June 2007: amendments to CPSE.1 and CPSE.2

New versions of the following documents have been published, and these new versions should be used with immediate effect:

  • CPSE.1 and GN/CPSE.1: version 2.4 has been replaced by version 2.5.
  • CPSE.2 and GN/CPSE.2: version 2.1 has been replaced by version 2.2.
  • RQ: version 2.3 has been replaced by version 2.4 which refers to the new versions of CPSE.1 and CPSE.2.

The old versions of the documents will continue to be available for information purposes.

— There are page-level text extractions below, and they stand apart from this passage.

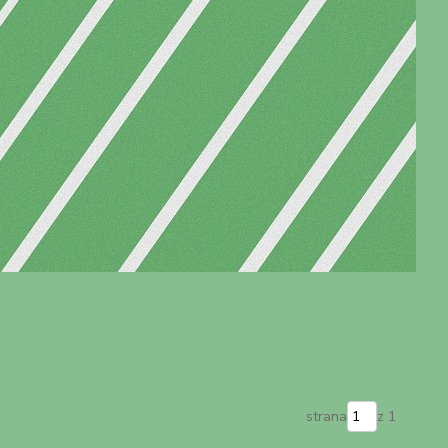
strana
z 1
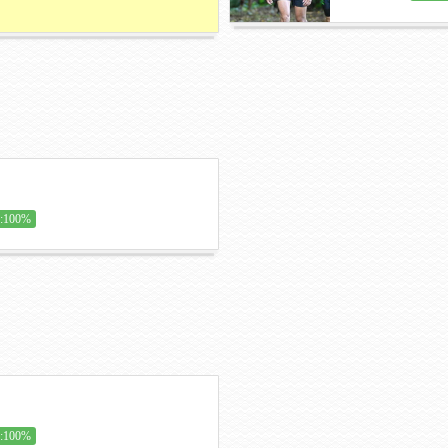
100%
100%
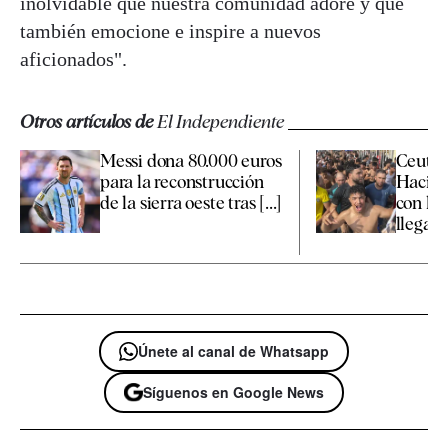
inolvidable que nuestra comunidad adore y que
también emocione e inspire a nuevos
aficionados".
Otros artículos de
El Independiente
Messi dona 80.000 euros
Ceuta 
para la reconstrucción
Hacien
de la sierra oeste tras [...]
con los
llegada 
Únete al canal de Whatsapp
Síguenos en Google News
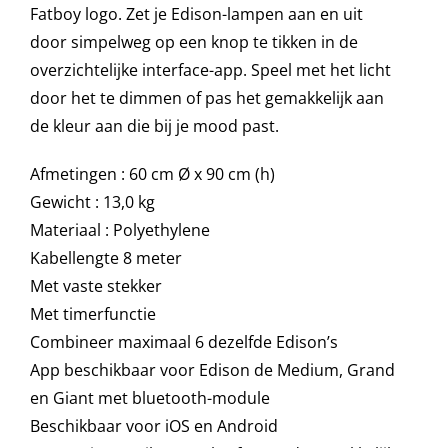
Fatboy logo. Zet je Edison-lampen aan en uit
door simpelweg op een knop te tikken in de
Onze merken
overzichtelijke interface-app. Speel met het licht
door het te dimmen of pas het gemakkelijk aan
de kleur aan die bij je mood past.
Afmetingen : 60 cm Ø x 90 cm (h)
Gewicht : 13,0 kg
Materiaal : Polyethylene
Kabellengte 8 meter
Met vaste stekker
Met timerfunctie
Combineer maximaal 6 dezelfde Edison’s
App beschikbaar voor Edison de Medium, Grand
en Giant met bluetooth-module
Beschikbaar voor iOS en Android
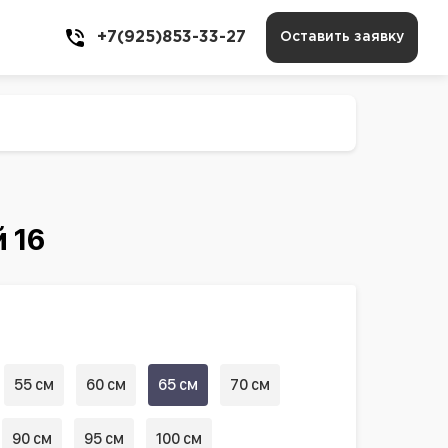
+7(925)853-33-27
Оставить заявку
 16
55 см
60 см
65 см
70 см
90 см
95 см
100 см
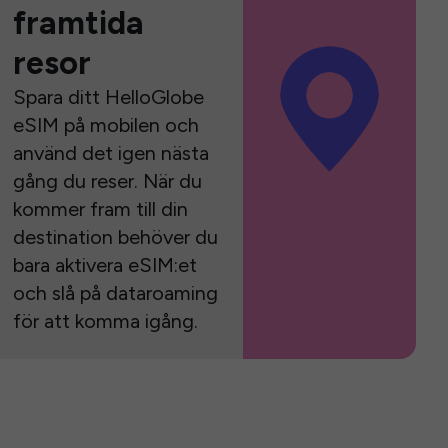
framtida
resor
Spara ditt HelloGlobe
eSIM på mobilen och
använd det igen nästa
gång du reser. När du
kommer fram till din
destination behöver du
bara aktivera eSIM:et
och slå på dataroaming
för att komma igång.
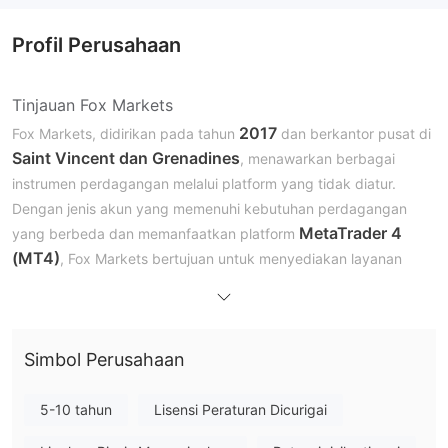
Profil Perusahaan
Tinjauan Fox Markets
2017
Fox Markets, didirikan pada tahun
dan berkantor pusat di
Saint Vincent dan Grenadines
, menawarkan berbagai
instrumen perdagangan melalui platform yang tidak diatur.
Dengan jenis akun yang memenuhi kebutuhan perdagangan
MetaTrader 4
yang berbeda dan memanfaatkan platform
(MT4)
, Fox Markets bertujuan untuk menyediakan layanan
perdagangan yang mudah diakses dan profesional. Namun,
kurangnya regulasi dapat menimbulkan risiko bagi para trader,
sehingga perlu pertimbangan yang hati-hati sebelum terlibat
Simbol Perusahaan
dalam aktivitas perdagangan.
Apakah Fox Markets Legal?
5-10 tahun
Lisensi Peraturan Dicurigai
Fox Markets tidak diatur.
Harap diketahui bahwa Fox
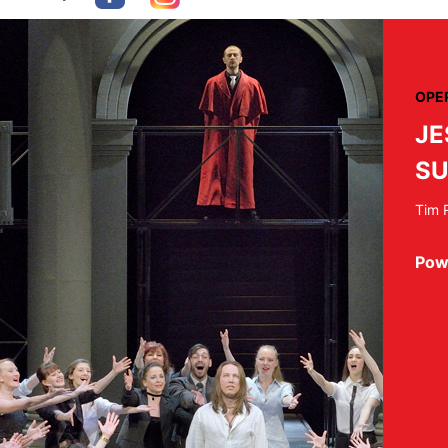
OPE
JE
SU
Tim 
Pow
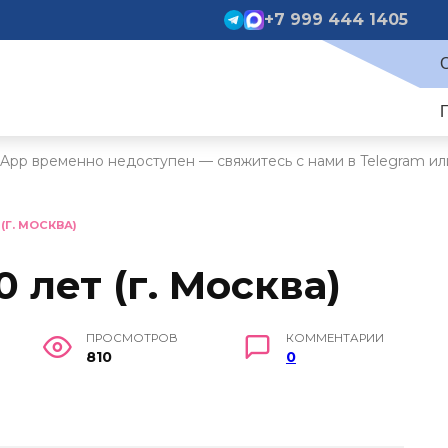
+7 999 444 1405
App временно недоступен — свяжитесь с нами в Telegram ил
 (Г. МОСКВА)
0 лет (г. Москва)
ПРОСМОТРОВ
КОММЕНТАРИИ
810
0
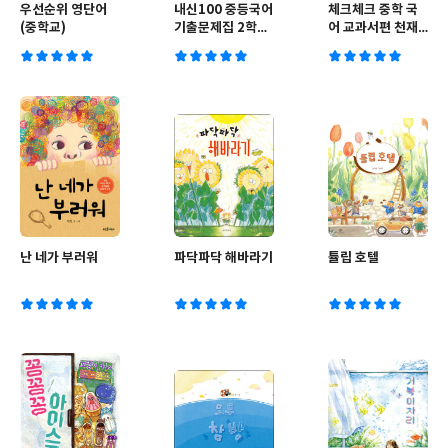
우선순위 영단어
내신100 중등국어
체크체크 중학 국
(중학교)
기출문제집 2학기
어 교과서편 천재
전과정 중3 천재
박영목 3-2
박영목 (2026년
(2024년용)
용)
난 네가 부러워
파닥파닥 해바라기
튤립 호텔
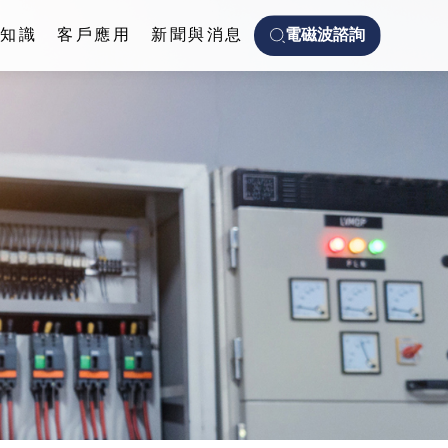
波知識
客戶應用
新聞與消息
電磁波諮詢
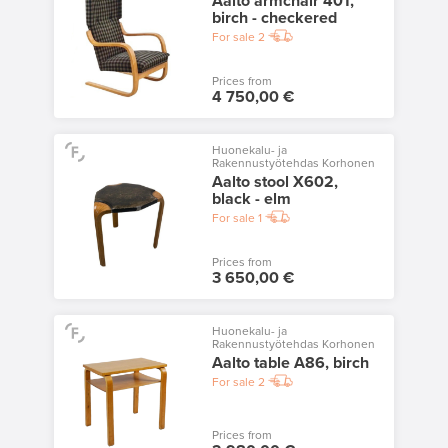
Aalto armchair 401,
birch - checkered
For sale
2
Prices from
4 750,00 €
Huonekalu- ja
Rakennustyötehdas Korhonen
Aalto stool X602,
black - elm
For sale
1
Prices from
3 650,00 €
Huonekalu- ja
Rakennustyötehdas Korhonen
Aalto table A86, birch
For sale
2
Prices from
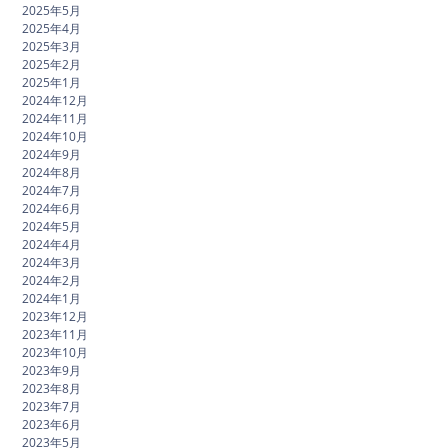
2025年5月
2025年4月
2025年3月
2025年2月
2025年1月
2024年12月
2024年11月
2024年10月
2024年9月
2024年8月
2024年7月
2024年6月
2024年5月
2024年4月
2024年3月
2024年2月
2024年1月
2023年12月
2023年11月
2023年10月
2023年9月
2023年8月
2023年7月
2023年6月
2023年5月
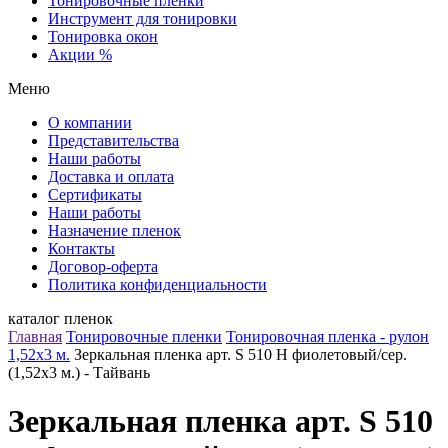
Тонировочные пленки
Инструмент для тонировки
Тонировка окон
Акции %
Меню
О компании
Представительства
Наши работы
Доставка и оплата
Сертификаты
Наши работы
Назначение пленок
Контакты
Договор-оферта
Политика конфиденциальности
каталог пленок
Главная
Тонировочные пленки
Тонировочная пленка - рулон
1,52х3 м.
Зеркальная пленка арт. S 510 H фиолетовый/сер.
(1,52х3 м.) - Тайвань
Зеркальная пленка арт. S 510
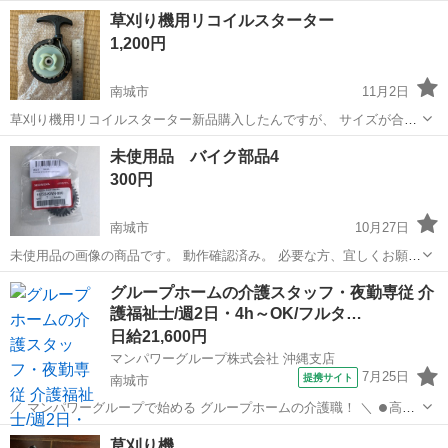
す。 スターターでかかります。
沖縄
南城市
首里駅
ホンダ
草刈り機用リコイルスターター
1,200円
南城市
11月2日
草刈り機用リコイルスターター新品購入したんですが、 サイズが合わ
ず、出品しました。新品です。 いかがでしょうか。
沖縄
南城市
その他
草刈り機
未使用品 バイク部品4
300円
南城市
10月27日
未使用品の画像の商品です。 動作確認済み。 必要な方、宜しくお願い
します。 倉庫から出てきました。どのバイク用かわかりません。わか
沖縄
南城市
バイク
部品
グループホームの介護スタッフ・夜勤専従 介
る方はお得です。 現物確認後に購入でお願いします😁 中古品の為、
護福祉士/週2日・4h～OK/フルタ…
3nでよろしくお願いします。😊
日給21,600円
マンパワーグループ株式会社 沖縄支店
7月25日
提携サイト
南城市
／ マンパワーグループで始める グループホームの介護職！ ＼ ⏺️高時
給で稼げる！ ⏺️ライフスタイルに合わせて働ける！ ⏺️資格取得支援な
沖縄
南城市
医療
草刈り機
ど福利厚生充実！ ⏺️大手なので安定性抜群！ ...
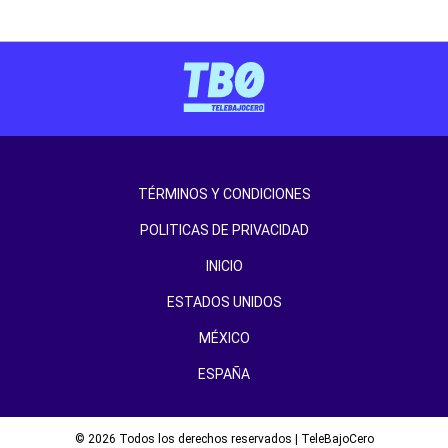
TÉRMINOS Y CONDICIONES
POLITICAS DE PRIVACIDAD
INICIO
ESTADOS UNIDOS
MÉXICO
ESPAÑA
© 2026 Todos los derechos reservados | TeleBajoCero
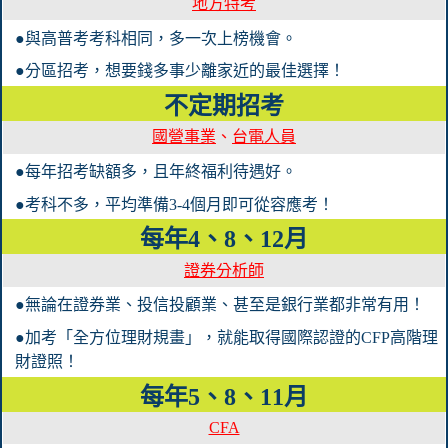
地方特考
●與高普考考科相同，多一次上榜機會。
●分區招考，想要錢多事少離家近的最佳選擇！
不定期招考
國營事業
、
台電人員
●每年招考缺額多，且年終福利待遇好。
●考科不多，平均準備3-4個月即可從容應考！
每年4、8、12月
證券分析師
●無論在證券業、投信投顧業、甚至是銀行業都非常有用！
●加考「全方位理財規畫」，就能取得國際認證的CFP高階理
財證照！
每年5、8、11月
CFA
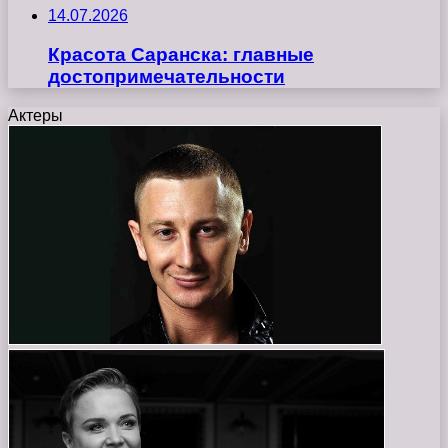
14.07.2026
Красота Саранска: главные
достопримечательности
Актеры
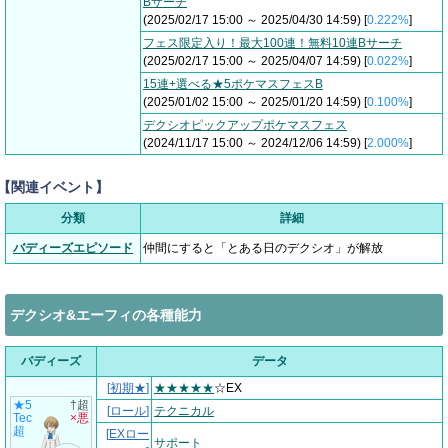
Bサーチ
(2025/02/17 15:00 ～ 2025/04/30 14:59) [
0.222%
]
フェス限定入り！最大100連！無料10連Bサーチ
(2025/02/17 15:00 ～ 2025/04/07 14:59) [
0.022%
]
15連+選べる★5ポケマスフェスB
(2025/01/02 15:00 ～ 2025/01/20 14:59) [
0.100%
]
デクシオピックアップポケマスフェス
(2024/11/17 15:00 ～ 2024/12/06 14:59) [
2.000%
]
【関連イベント】
分類
詳細
バディーズエピソード
仲間にすると「とある日のデクシオ」が解放
デクシオ&エーフィの各種能力
バディーズ
データ
[
初期★
]
★★★★★
☆EX
★5
†超
[
ロール
]
テクニカル
Tec
×悪
超
[
EXロー
サポート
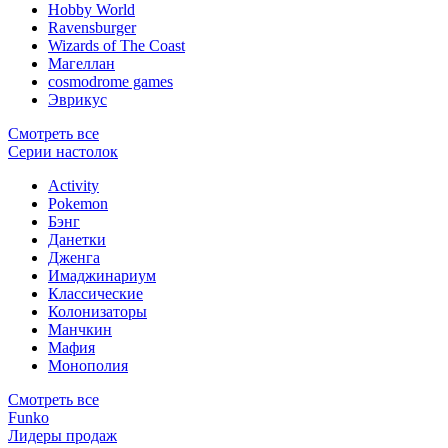
Hobby World
Ravensburger
Wizards of The Coast
Магеллан
сosmodrome games
Эврикус
Смотреть все
Серии настолок
Activity
Pokemon
Бэнг
Данетки
Дженга
Имаджинариум
Классические
Колонизаторы
Манчкин
Мафия
Монополия
Смотреть все
Funko
Лидеры продаж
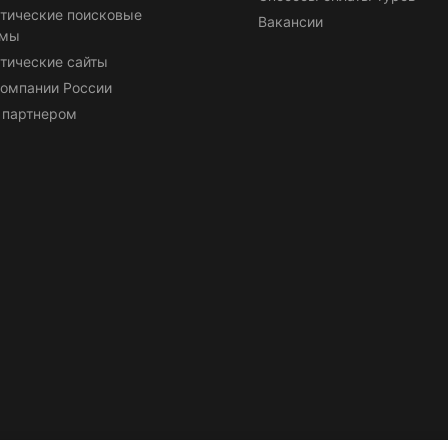
тические поисковые
Вакансии
емы
тические сайты
омпании России
 партнером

This update explains the changes that have been made, which are principally to:

  • Clarify the enquiry in relation to town and village greens (CPSE.1, Enquiry 4.7).
  • Refer to the Control of Asbestos Regulations 2006 (CPSE.1, Enquiry 8.3 and CPSE.2, Enquiry 10.12).
  • Refer to the Construction (Design and Management) Regulations 2007 (CPSE.1, Enquiry 14.4 and 14.5).
  • Refer to Tenancy Deposit Schemes (CPSE.2, Enquiry 9.1).

PLC Property
Contents

Changes made to CPSE.1 and GN/CPSE.1

Changes have been made to the following enquiries and their respective guidance notes:

Enquiry 4.7

The words in bold have been deleted:

"Does the Property, or any property over which Rights are enjoyed, include any land that is open or unfenced and that is currently used or has in the past ten years been used by members of the public for recreational purposes, whether with or without your permission?"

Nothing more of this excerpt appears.